The prose does wonderfully with this dire over-heating, and
it is still doing it near the end, e.g. in Gervaise’s fascinated participation
in Coupeau’s death:
Seeing the doctors laying their hands on her
husband’s body, Gervaise wanted to touch him too. She went up timidly, put her
hand on his shoulder, and kept it there a minute. Good God, whatever was going
on inside there? The dance seemed to be going on right down deep in his flesh,
the very bones must be jerking about. From some remote source tremors and waves
were flowing along under the skin like a river. When she pressed a little
harder she could sense, as it were, cries of pain coming from the very marrow
of his bones. All you could see with the naked eye was wavelets hollowing out
tiny dimples, as on a whirlpool, but beneath there must be frightful commotion.
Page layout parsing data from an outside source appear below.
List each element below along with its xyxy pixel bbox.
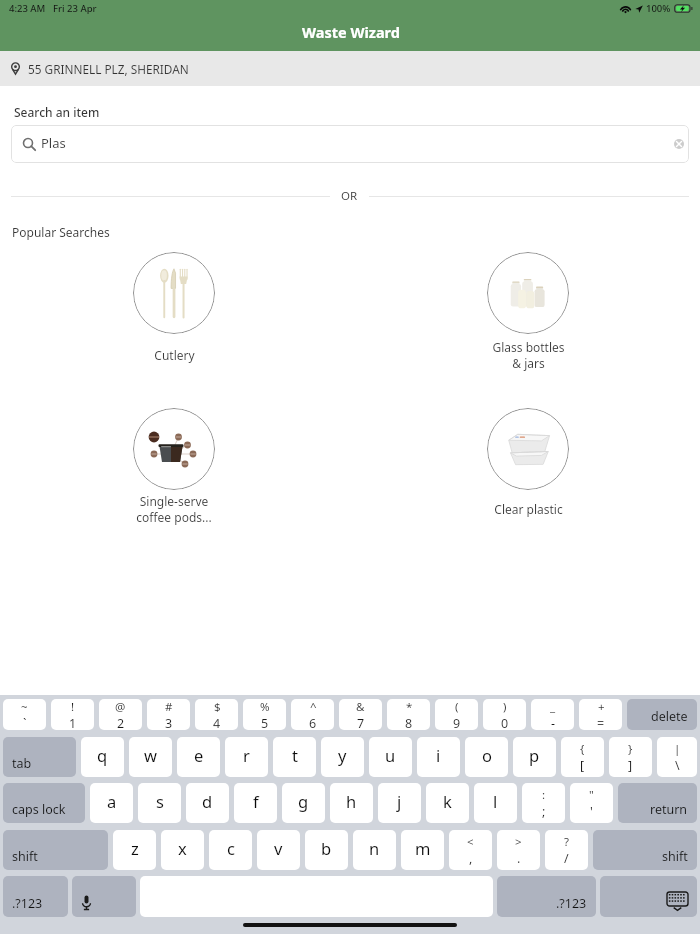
button[interactable]: w [129,737,172,777]
staticText: n [369,837,380,859]
staticText: 100% [646,2,671,15]
button[interactable]: v [257,830,300,870]
button[interactable]: l [474,783,517,823]
staticText: h [346,790,357,812]
button[interactable]: Hide keyboard [600,876,697,917]
staticText: u [385,744,396,766]
button[interactable]: " [570,783,613,823]
button[interactable]: % [243,699,286,730]
staticText: & [356,699,365,715]
button[interactable]: shift [593,830,697,870]
staticText: shift [12,848,38,865]
staticText: f [253,790,259,812]
button[interactable]: z [113,830,156,870]
button[interactable]: @ [99,699,142,730]
staticText: z [131,837,139,859]
button[interactable]: ~ [3,699,46,730]
staticText: s [156,790,164,812]
button[interactable]: n [353,830,396,870]
button[interactable]: .?123 [3,876,68,917]
button[interactable]: ( [435,699,478,730]
staticText: 2 [117,715,125,730]
button[interactable]: p [513,737,556,777]
button[interactable]: caps lock [3,783,85,823]
staticText: 9 [453,715,461,730]
staticText: ! [71,699,75,715]
button[interactable]: .?123 [497,876,596,917]
staticText: % [260,699,270,715]
button[interactable]: : [522,783,565,823]
staticText: delete [651,708,688,725]
button[interactable]: * [387,699,430,730]
staticText: tab [12,755,32,772]
button[interactable]: Plas [11,125,689,163]
button[interactable]: _ [531,699,574,730]
button[interactable]: # [147,699,190,730]
button[interactable]: h [330,783,373,823]
button[interactable]: g [282,783,325,823]
staticText: 3 [165,715,173,730]
staticText: Search an item [14,104,100,120]
staticText: Plas [41,134,66,152]
button[interactable]: f [234,783,277,823]
button[interactable]: ^ [291,699,334,730]
button[interactable]: shift [3,830,108,870]
staticText: 5 [261,715,269,730]
button[interactable]: a [90,783,133,823]
staticText: caps lock [12,801,66,818]
staticText: m [415,837,431,859]
staticText: = [597,715,605,730]
button[interactable]: d [186,783,229,823]
button[interactable]: q [81,737,124,777]
button[interactable]: c [209,830,252,870]
button[interactable]: s [138,783,181,823]
button[interactable]: > [497,830,540,870]
button[interactable]: ! [51,699,94,730]
staticText: c [227,837,235,859]
button[interactable]: u [369,737,412,777]
button[interactable]: Dictation [72,876,136,917]
staticText: ] [628,757,633,774]
staticText: v [274,837,283,859]
staticText: e [194,744,204,766]
staticText: - [551,715,556,730]
button[interactable]: x [161,830,204,870]
button[interactable]: $ [195,699,238,730]
button[interactable]: m [401,830,444,870]
button[interactable]: } [609,737,652,777]
button[interactable]: e [177,737,220,777]
button[interactable]: Single-serve coffee pods... [0,408,349,526]
button[interactable]: j [378,783,421,823]
button[interactable]: { [561,737,604,777]
staticText: { [580,741,585,757]
staticText: + [598,699,605,715]
button[interactable]: + [579,699,622,730]
staticText: y [338,744,347,766]
staticText: Clear plastic [494,501,563,517]
button[interactable]: return [618,783,697,823]
button[interactable]: ) [483,699,526,730]
button[interactable]: tab [3,737,76,777]
staticText: ; [542,803,546,820]
staticText: ' [590,803,593,820]
button[interactable]: o [465,737,508,777]
button[interactable]: i [417,737,460,777]
button[interactable]: y [321,737,364,777]
staticText: 7 [357,715,365,730]
button[interactable]: b [305,830,348,870]
button[interactable]: t [273,737,316,777]
button[interactable]: Clear search [670,135,688,153]
button[interactable]: 55 GRINNELL PLZ, SHERIDAN [0,51,700,86]
button[interactable]: delete [627,699,697,730]
button[interactable]: < [449,830,492,870]
button[interactable]: ? [545,830,588,870]
button[interactable]: | [657,737,697,777]
button[interactable]: r [225,737,268,777]
staticText: ( [455,699,459,715]
button[interactable]: Clear plastic [353,408,700,526]
button[interactable]: & [339,699,382,730]
button[interactable]: Glass bottles & jars [353,252,700,370]
button[interactable]: k [426,783,469,823]
button[interactable]: Cutlery [0,252,349,370]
What a sinister job was going on down there, like a mole boring away! Old
Colombe’s poison was wielding the pickaxe on that job. The whole body was
soaked in it, so what the hell – the job had to be finished, crumbling Coupeau
away in a general, non-stop shaking of his whole carcase.
At such moments Gervaise ceases to be a case, the barriers
come down, commentary gets left behind; it’s me and you, hellbent.
The novel begins in 1850 and ends some twenty years later.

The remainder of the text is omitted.